Eine Herzensangelegenheit

von | Dez 14, 2022 | Selbstreflexion, Umgang mit sich

Natürlich ist es bei jeder Entscheidung gut, wenn wir uns informieren, welche Folgen sie haben kann, das Für und Wider zusammenstellen und abwägen. Aber gerade bei wichtigen Entscheidungen, die unserm Leben eine andere Richtung geben, helfen rationale Strategien nur wenig weiter. Denn wir wissen es einfach nicht, wo uns der neue Weg hinführen wird. Was wissen wir von einer Stadt oder einer Wohnung, in der wir noch nicht wohnen, von einem Job, den wir noch nicht begonnen haben, einem Partner, mit dem wir noch nicht zusammenleben, einem Kind, das noch nicht geboren ist.

Nicht immer gehen wir mit anstehenden Entscheidungen klug um. Manchmal versuchen wir sie zu vermeiden, zögern sie hinaus, warten ab, laufen mal kurz in eine Richtung bis wir kalte Füße bekommen und umkehren. Manchmal überstürzen wir die Entscheidung, um sie möglichst schnell hinter uns zu bringen und uns nicht wirklich mit ihr auseinandersetzen zu müssen. Wer versteht solche Halbherzigkeiten nicht?

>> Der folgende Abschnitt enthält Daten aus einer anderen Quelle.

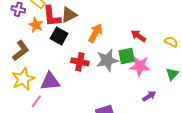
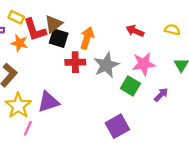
black square: (59, 36) -> (59, 38), moved
green square: (127, 56) -> (130, 86), moved, turned -36
red cross: (80, 62) -> (75, 62), moved
pink line: (36, 101) -> (28, 128), moved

Das Wort verrät es: Wichtige Entscheidungen brauchen nämlich nicht nur Kopf, (Überlegen) und Hand (Tun), sondern auch Herz. Was immer mit „Herz“ gemeint ist, es scheint unverzichtbar zu sein, wenn es um Mut und Risikobereitschaft, eben um Beherztheit geht. Und die ist, so glaube ich, weniger ein Persönlichkeitsmerkmal als das Ergebnis eines Prozesses, der Zeit braucht, weil die verschiedensten Gefühlsregungen und Impulse, wie Wut, Enttäuschung, Abschiedstrauer, Ängste, Vorfreude oder Neugier unter einen Hut gebracht werden müssen. Auch wenn es wohl keinen Königsweg zur klugen Entscheidung gibt, so ist es auf jeden Fall hilfreich, sich der momentanen, emotionalen Gemengelage bewusstzuwerden. Hier ein paar Impulse dazu:

  • Machen Sie diese Übung nicht, um möglichst schnell zu einer Entscheidung zu kommen, sondern um möglichst viel Klarheit zu gewinnen, was manchmal viel Zeit braucht. Gestehen Sie sich diese Zeit zu, solange es die Situation erlaubt. Je größer die Klarheit, desto leichter und selbstverständlicher ergibt sich die Entscheidung.
  • Schauen Sie zurück: Auf welchem Weg sind Sie in diese Entscheidungssituation gekommen. Dieser Weg ist mit angenehmen und unangenehmen Gefühlen gepflastert. Welche Art von Gefühlen überwiegt? Welche Situationen und Personen kommen Ihnen in den Sinn, wenn Sie zurückdenken? Was verbindet Sie mit dem oder den Menschen, die Ihnen begegnet sind? Je intensiver die Gefühle und Beziehungen sind, an die Sie sich erinnern, umso wichtiger ist ein bewusster, manchmal schmerzlicher Abschied als Voraussetzung für neue Wege. Das gilt auch für die Verletzungen, die Ihnen andere auf dem Weg zugefügt haben. Erlauben Sie sich zu trauern. Nur wer genug getrauert hat, kann loslassen.
  • Schauen Sie nach vorne: Welche Gefühlsregungen lösen die jeweiligen Wege, die zur Wahl stehen, bei Ihnen aus? Welcher Weg spricht welchen Teil von Ihnen an und was sagt Ihr Herz zu den Wegen.
  • Um auch den leiseren, inneren Stimmen die Chance zu geben, gehört zu werden, kann es hilfreich sein, das Sprachrohr zu wechseln und zum Beispiel mit Buntstiften und Papier oder mit anderen Medien der Entscheidungs- und Gefühlslandschaft zum Ausdruck zu verhelfen. Sie brauchen keinen Aufwand zu treiben. Ein leeres Blatt und ein Bleistift genügen. Was entdecken Sie in Ihrem Bild? Was spricht Sie an? Welchen Titel können Sie Ihrem Bild geben?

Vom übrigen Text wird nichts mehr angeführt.